その夜、リヴァルは夕食のために集会場へと足を運んだ。食事はひとりで食べたいリヴァルはリサやジュンキ達と会わないようにするため、遅めに食べるようにしている。
しかし、なぜか今夜に限ってジュンキ、クレハ、ショウヘイ、ユウキ、カズキの姿が集会場にあり、リヴァルは機嫌を損ねた。

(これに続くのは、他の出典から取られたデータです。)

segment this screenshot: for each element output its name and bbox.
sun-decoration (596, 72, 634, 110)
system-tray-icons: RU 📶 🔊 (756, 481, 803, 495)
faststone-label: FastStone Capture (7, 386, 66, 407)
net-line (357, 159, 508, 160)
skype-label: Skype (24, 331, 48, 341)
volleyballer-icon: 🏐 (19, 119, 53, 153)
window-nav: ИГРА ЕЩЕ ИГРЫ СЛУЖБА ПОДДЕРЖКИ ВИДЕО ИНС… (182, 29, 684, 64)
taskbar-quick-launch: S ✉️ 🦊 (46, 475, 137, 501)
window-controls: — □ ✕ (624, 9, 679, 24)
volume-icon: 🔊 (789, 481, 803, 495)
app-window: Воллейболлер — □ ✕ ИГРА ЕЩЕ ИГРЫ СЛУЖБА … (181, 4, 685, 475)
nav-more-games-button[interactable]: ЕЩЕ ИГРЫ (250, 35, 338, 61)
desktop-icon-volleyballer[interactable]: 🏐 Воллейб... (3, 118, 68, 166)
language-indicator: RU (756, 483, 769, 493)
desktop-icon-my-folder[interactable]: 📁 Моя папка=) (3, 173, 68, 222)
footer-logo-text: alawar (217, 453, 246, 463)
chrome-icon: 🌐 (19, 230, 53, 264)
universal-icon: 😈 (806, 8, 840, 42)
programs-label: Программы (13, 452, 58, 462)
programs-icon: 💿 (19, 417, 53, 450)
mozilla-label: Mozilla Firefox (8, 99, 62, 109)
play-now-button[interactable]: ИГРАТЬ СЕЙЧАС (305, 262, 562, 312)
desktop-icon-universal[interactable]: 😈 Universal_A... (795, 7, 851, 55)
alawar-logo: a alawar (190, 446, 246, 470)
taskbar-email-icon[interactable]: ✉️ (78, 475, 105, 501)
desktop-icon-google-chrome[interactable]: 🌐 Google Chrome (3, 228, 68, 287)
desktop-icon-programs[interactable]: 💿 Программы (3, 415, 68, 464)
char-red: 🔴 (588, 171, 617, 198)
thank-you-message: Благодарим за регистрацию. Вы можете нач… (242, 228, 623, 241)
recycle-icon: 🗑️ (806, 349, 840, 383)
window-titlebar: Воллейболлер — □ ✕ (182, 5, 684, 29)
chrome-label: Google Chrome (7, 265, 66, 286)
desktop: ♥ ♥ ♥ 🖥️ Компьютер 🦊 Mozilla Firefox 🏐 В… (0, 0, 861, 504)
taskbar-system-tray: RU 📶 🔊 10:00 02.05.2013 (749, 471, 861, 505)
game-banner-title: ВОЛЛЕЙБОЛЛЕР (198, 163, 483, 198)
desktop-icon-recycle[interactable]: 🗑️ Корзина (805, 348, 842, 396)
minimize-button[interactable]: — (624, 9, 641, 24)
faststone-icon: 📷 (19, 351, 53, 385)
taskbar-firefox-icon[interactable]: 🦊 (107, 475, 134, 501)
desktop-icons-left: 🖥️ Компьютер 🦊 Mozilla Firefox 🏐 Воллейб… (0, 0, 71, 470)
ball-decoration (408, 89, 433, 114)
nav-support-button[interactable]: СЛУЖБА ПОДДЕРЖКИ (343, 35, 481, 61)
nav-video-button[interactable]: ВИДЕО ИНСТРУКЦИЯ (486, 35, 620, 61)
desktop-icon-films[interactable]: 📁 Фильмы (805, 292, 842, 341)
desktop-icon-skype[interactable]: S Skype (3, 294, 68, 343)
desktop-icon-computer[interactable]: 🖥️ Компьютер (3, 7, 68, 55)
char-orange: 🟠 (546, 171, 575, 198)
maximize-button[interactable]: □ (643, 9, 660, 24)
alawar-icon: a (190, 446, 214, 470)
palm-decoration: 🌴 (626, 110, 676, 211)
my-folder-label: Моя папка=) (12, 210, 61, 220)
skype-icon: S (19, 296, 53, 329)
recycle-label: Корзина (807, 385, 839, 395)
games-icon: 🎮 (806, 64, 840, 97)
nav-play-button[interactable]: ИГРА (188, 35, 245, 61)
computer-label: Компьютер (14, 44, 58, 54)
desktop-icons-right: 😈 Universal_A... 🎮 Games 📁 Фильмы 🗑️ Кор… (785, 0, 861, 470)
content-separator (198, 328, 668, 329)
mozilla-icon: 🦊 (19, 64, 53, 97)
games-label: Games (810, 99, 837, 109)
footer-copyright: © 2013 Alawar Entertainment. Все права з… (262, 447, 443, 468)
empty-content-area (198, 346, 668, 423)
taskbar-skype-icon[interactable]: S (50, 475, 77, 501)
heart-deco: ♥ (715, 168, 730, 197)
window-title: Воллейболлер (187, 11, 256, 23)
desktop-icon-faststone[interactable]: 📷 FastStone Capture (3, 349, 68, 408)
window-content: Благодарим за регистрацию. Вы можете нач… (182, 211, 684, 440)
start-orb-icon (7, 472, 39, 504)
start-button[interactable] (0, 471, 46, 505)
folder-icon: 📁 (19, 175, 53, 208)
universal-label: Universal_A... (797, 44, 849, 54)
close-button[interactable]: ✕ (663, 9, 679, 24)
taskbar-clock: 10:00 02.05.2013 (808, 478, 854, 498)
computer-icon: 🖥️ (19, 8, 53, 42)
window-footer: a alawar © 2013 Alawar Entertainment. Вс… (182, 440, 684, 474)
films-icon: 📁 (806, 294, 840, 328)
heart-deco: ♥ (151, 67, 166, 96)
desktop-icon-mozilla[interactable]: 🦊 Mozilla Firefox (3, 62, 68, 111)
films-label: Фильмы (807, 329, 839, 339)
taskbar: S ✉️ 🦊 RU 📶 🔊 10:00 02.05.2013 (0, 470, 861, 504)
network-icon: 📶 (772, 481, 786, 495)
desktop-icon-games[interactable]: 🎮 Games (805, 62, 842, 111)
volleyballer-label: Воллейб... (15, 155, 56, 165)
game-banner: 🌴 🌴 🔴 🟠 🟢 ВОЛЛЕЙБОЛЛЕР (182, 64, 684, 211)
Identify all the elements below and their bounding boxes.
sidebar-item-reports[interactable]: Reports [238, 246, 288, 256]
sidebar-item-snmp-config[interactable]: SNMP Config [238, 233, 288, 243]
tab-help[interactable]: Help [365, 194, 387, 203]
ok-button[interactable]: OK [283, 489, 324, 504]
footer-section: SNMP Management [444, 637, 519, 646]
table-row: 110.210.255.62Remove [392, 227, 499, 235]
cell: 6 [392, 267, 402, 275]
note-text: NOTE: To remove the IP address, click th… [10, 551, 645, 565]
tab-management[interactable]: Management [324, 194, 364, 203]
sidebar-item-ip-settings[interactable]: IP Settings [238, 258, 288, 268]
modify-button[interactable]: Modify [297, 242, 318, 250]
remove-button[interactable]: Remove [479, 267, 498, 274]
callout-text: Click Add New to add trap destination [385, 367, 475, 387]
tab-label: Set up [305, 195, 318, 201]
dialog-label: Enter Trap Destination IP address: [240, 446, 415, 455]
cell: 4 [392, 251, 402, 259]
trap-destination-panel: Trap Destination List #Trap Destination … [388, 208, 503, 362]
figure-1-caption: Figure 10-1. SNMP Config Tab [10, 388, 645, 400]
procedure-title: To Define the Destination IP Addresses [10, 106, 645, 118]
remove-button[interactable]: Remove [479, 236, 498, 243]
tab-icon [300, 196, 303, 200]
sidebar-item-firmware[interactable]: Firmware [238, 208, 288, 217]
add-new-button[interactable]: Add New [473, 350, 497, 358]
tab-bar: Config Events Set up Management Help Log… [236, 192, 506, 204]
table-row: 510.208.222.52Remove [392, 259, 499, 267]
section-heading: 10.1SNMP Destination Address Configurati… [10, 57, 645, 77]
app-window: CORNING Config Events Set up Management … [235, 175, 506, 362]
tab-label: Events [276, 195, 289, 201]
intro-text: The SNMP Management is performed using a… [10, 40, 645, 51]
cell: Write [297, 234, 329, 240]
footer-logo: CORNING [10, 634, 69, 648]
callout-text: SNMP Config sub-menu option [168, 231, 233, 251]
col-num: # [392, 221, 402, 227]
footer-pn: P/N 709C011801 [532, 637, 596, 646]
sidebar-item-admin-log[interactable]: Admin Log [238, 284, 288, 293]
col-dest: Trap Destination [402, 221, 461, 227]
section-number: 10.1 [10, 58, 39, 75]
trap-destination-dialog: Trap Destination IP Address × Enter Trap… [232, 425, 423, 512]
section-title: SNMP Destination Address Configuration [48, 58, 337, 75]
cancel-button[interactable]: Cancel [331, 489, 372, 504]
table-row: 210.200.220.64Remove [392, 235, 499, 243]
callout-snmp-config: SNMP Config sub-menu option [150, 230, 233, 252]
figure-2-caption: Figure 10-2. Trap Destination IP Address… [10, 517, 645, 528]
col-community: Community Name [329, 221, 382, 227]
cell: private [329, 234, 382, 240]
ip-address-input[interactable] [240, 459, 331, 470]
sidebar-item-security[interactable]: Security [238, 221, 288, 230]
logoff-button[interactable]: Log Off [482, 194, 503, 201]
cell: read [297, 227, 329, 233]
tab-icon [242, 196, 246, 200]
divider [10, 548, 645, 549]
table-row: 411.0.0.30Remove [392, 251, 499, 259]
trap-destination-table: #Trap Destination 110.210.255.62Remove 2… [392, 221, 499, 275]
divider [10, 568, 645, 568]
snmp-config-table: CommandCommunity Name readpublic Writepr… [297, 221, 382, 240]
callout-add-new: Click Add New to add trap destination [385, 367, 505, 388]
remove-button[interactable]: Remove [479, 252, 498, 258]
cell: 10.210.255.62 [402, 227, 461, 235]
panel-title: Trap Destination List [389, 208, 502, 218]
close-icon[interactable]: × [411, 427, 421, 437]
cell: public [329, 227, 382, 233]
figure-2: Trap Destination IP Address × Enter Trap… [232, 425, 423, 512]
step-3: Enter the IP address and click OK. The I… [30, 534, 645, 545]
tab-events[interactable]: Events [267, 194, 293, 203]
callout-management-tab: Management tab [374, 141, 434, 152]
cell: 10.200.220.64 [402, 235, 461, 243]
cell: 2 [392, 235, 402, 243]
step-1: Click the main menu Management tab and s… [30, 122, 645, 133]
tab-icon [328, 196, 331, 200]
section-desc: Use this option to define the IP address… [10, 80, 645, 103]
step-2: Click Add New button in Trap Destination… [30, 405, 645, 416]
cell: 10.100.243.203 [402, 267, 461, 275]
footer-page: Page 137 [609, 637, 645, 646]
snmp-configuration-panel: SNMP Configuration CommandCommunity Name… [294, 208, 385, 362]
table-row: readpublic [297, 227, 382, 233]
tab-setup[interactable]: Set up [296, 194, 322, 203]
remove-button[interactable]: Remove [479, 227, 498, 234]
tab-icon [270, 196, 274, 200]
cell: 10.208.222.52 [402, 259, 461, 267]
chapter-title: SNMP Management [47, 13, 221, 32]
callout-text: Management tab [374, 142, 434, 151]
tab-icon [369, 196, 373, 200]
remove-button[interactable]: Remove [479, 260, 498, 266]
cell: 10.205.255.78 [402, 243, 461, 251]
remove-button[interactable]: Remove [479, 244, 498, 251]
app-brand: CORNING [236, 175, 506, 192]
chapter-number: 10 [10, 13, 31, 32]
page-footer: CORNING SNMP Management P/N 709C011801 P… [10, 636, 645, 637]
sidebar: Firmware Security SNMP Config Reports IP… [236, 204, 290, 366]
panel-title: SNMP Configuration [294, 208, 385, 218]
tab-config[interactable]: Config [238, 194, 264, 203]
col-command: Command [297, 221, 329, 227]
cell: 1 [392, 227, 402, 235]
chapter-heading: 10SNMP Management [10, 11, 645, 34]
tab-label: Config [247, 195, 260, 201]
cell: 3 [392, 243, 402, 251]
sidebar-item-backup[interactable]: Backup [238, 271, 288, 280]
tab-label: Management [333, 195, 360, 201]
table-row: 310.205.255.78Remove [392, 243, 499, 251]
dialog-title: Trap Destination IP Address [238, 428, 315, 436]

リヴァルは話し掛けられたくないので隅の席に座り、注文を取る。
「飯が不味くなる…」
遠巻きに、特にジュンキを睨みつけ、ひとり愚痴った。
突然、集会場内に拍手が巻き起こった。何事かとリヴァルも正面を向くと、そこには見慣れた女性が立っていた。
「リサ…?」
そこには普段通りの、フルフルの防具を着たリサの姿があった。リサは明るい赤色の瞳を静かに閉じると、歌い出した。
「…」
普段見られないリサの姿を、リヴァルは黙って見つめ続けることしかできなかった。
リサの歌を聞き終えた村人達やジュンキ達はリヴァルに気付くことなく集会所を後にしていったが、リサだけはリヴァルの存在に気付いていたようで、歩み寄ってきてリヴァルの斜め向かいに座った。
「先程は、すみませんでした…。お節介でしたね…」
リサは、開口一番に謝った。先程の、リヴァルの家でのことだろう。
「いや…俺も悪かった…」
「…教えて頂けませんか?」
「…何をだ?」
「リヴァルさんが、ジュンキさんやクレハさんを気嫌いすることです」
リサの質問にリヴァルは少し俯いたが、やがて口を開いた。
「…俺の両親は、リオレウスに殺されたんだ」
「…!」
リサが驚いた顔をしたが、リヴァルは話を続けた。
「俺はリオレウスが大嫌いだ。そう、この世界から消してしまいたいくらいにな。その番であるリオレイアも同じだ。だから、リオレウスやリオレイアの武器防具を愛用しているジュンキやクレハも嫌いなだけだ。見ているだけで、殺したくなるんだよ…」
「…そうですか。話してくれて、ありがとうございます」
「いや…いいさ…」
今まで誰にも話したことのない自分の過去を、初めて他人に話したリヴァルだった。
「明日は雪山へ、ドスギアノスを狩りに行くそうですよ。頑張りましょうね」
「ドスギアノスか。またそんなモンスター、俺が一撃で殺してやるよ」
「…期待してます」
リサはそう言うと立ち上がり、集会場の奥へと消えた。
リヴァルは冷めてしまった夕食を食べると明日に備え、早めに床に伏した。
「ふふふ…!」
深夜のポッケ村に響く、不気味な笑い声。
それはジュンキ、クレハ、ショウヘイ、ユウキ、カズキが5人で借りている大きな家の、キッチンルームから聞こえてきていた。
声の主はクレハ、ただひとり。他の4人は既に寝ているが、クレハはキッチンルームで刃渡り20センチは越えるだろう巨大な包丁を握っていた。
「んふふ…明日が楽しみだなぁ…!」
クレハはニヤリと笑うと、まな板の上の肉塊目掛けて包丁を振り下ろし、肉塊は両断された。